Do you believe the human species originated in Africa?

In terms of actual, hard paleontological and archaeological evidence, there is no disagreement amongst the scientific community that Homo sapiens originated in Africa.


This has nothing to do with the fact that three of the modern species of great ape, which are also the three which are most closely genetically linked to modern humans are found in Africa.  This is strong corroborating evidence, but it is the actual physical bones and tools of early humans that are first found in Africa.


This also takes place LONG after the break up of Pangea.  A map of the Earth at the time would look pretty much exactly the same as it does now.  The main differences would be on the coast lines, where differences in sea levels during glaciations or in inter-glacial periods would reveal or conceal large sections of coastal real estate.


The African origin of humans is also evidenced in mitochondrial DNA studies and other projects mapping the human genome and regional variations.  The greatest genetic diversity among all human populations occurs amongst African peoples.  Genetic comparisons between groups such as the San and !Kung tribes of the Kalahari, the Mbutu tribes of the Congo basin, and populations in East and West Africa show more genetic variability than exists between Asians, North American Indians and Europeans.  This indicates that Africa was the site of the original development of the human population, and that all the other groups of human 'races' are actually descended from just one group of the diverse African genetic mileau (the East African branch actually).  


Yes, that means that if you were able to trace back through the family trees you would find that the Grand Wizard of the KKK is actually more closely related to the Masai warriors of Kenya than Oprah Winfrey is (who is of West African descent).


From Africa, humans spread out all over the globe, crossing land bridges and sailing across stretches of water to reach Australia at least 45,000 years ago (by the Upper Swan River near Perth, as well as the Willandra lakes region in the southern interior by 40,000 years ago), and crossing the Beringia land bridge exposed between Alaska and Russia to colonize North America about 12,000 years ago.
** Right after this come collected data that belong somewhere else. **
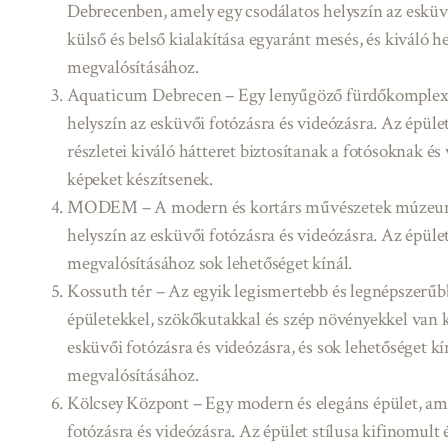
Debrecenben, amely egy csodálatos helyszín az esküvő
külső és belső kialakítása egyaránt mesés, és kiváló he
megvalósításához.
Aquaticum Debrecen – Egy lenyűgöző fürdőkomplex
helyszín az esküvői fotózásra és videózásra. Az épüle
részletei kiváló hátteret biztosítanak a fotósoknak é
képeket készítsenek.
MODEM – A modern és kortárs művészetek múzeuma,
helyszín az esküvői fotózásra és videózásra. Az épület 
megvalósításához sok lehetőséget kínál.
Kossuth tér – Az egyik legismertebb és legnépszerűb
épületekkel, szökőkutakkal és szép növényekkel van k
esküvői fotózásra és videózásra, és sok lehetőséget kín
megvalósításához.
Kölcsey Központ – Egy modern és elegáns épület, ame
fotózásra és videózásra. Az épület stílusa kifinomult é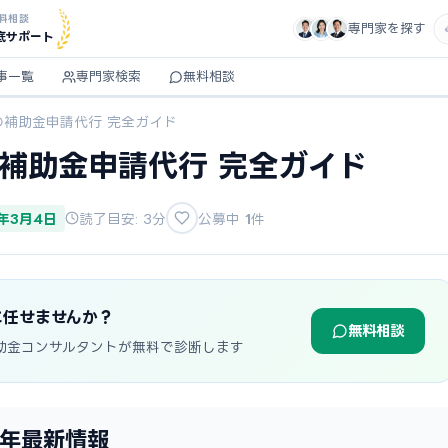
料相談
専門家を探す
底サポート
事一覧
専門家検索
無料相談
の補助金申請代行 完全ガイド
の補助金申請代行 完全ガイド
6年3月4日
読了目安: 3分
公募中
1
件
に任せませんか？
無料相談
助金コンサルタントが無料で診断します
6年最新情報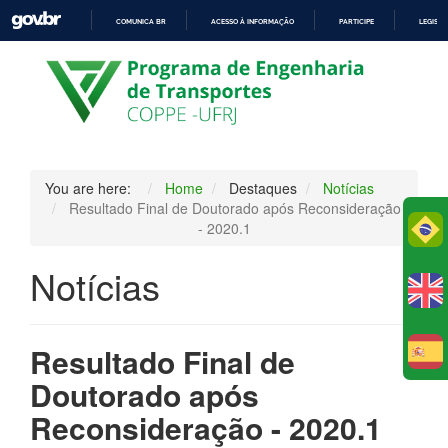
COMUNICA BR
ACESSO À INFORMAÇÃO
PARTICIPE
LEGISL
IR
PARA
O
CONTEÚDO
You are here:
Home
Destaques
Notícias
Resultado Final de Doutorado após Reconsideração
Po
- 2020.1
Notícias
Resultado Final de
E
Doutorado após
Reconsideração - 2020.1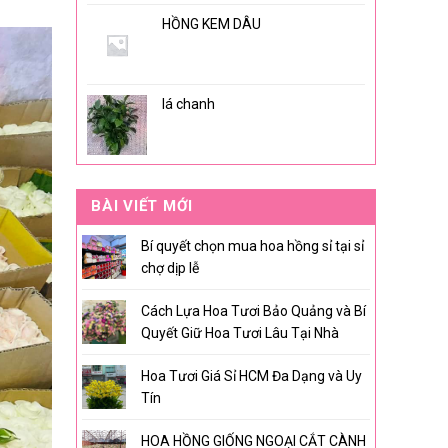
HỒNG KEM DÂU
lá chanh
BÀI VIẾT MỚI
Bí quyết chọn mua hoa hồng sỉ tại sỉ
chợ dịp lễ
Cách Lựa Hoa Tươi Bảo Quảng và Bí
Quyết Giữ Hoa Tươi Lâu Tại Nhà
Hoa Tươi Giá Sỉ HCM Đa Dạng và Uy
Tín
HOA HỒNG GIỐNG NGOẠI CẮT CÀNH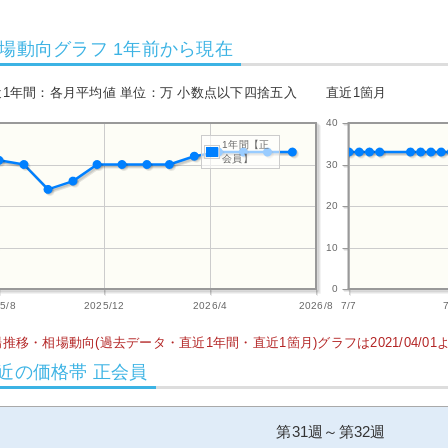
場動向グラフ 1年前から現在
近1年間：各月平均値 単位：万 小数点以下四捨五入
直近1箇月
40
1年間【正
会員】
30
20
10
0
5/8
2025/12
2026/4
2026/8
7/7
推移・相場動向(過去データ・直近1年間・直近1箇月)グラフは2021/04/0
近の価格帯 正会員
第31週～第32週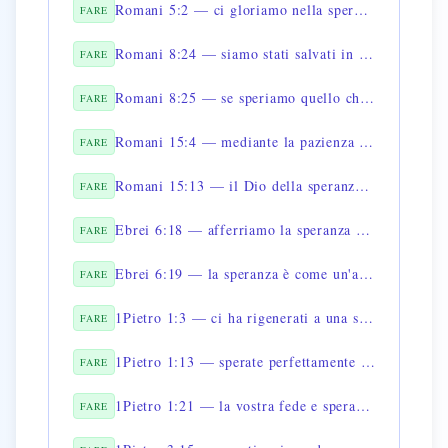
Romani 5:2 — ci gloriamo nella speranza della gloria di Dio
FARE
Romani 8:24 — siamo stati salvati in speranza
FARE
Romani 8:25 — se speriamo quello che non vediamo lo aspettiamo con pazienza
FARE
Romani 15:4 — mediante la pazienza e la consolazione delle Scritture abbiamo speranza
FARE
Romani 15:13 — il Dio della speranza vi riempia di gioia e pace
FARE
Ebrei 6:18 — afferriamo la speranza posta davanti a noi
FARE
Ebrei 6:19 — la speranza è come un'ancora dell'anima
FARE
1Pietro 1:3 — ci ha rigenerati a una speranza viva
FARE
1Pietro 1:13 — sperate perfettamente nella grazia
FARE
1Pietro 1:21 — la vostra fede e speranza sono in Dio
FARE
The only debate in scientific circles is whether there was one or several migrations of humans out of Africa.  The first anatomically modern humans (Homo sapiens sapiens) appear in South Africa, at the cave complex of Klasies River Mouth by 100,000 years ago.  After that, the same phenotypic subspecies, with a distinctive round cranium, thin walled skull, lack of a strong brow ridge and a protruding chin (also known as a mental eminence) started appearing in the Middle East, Europe and Asia.


Some indicate that this suggests that anatomically modern humans arose in South Africa, and spread out once again from there to take over or intermingle with all of the populations of earlier Homo sapiens (such as the Neandertals) that had migrated out of Africa.  There are others who have proposed a 'regional continuity' model, where the populations of Homo sapiens that had moved out of Africa and into Europe and Asia somehow totally independently for some reason developed the exact same phenotypic changes in morphology seen in the South African population, and Homo sapiens sapiens evolved throughout the entire range of the species.  No one has yet managed to propose a viable mechanism for this unusual pattern of evolution.  It has always seemed to me to be a vaguely racist hypothesis, as if even scientists are unwilling to accept the evidence that all humans could possibly have come from Africa THAT recently.


Strong, independent physical evidence comes from the fields of palaeontology, archaeology, geology, biogeography, and genetics that humans definitely originated in Africa, and moved out from there to colonize the rest of the world.  There is also evidence that it happened as many as three times.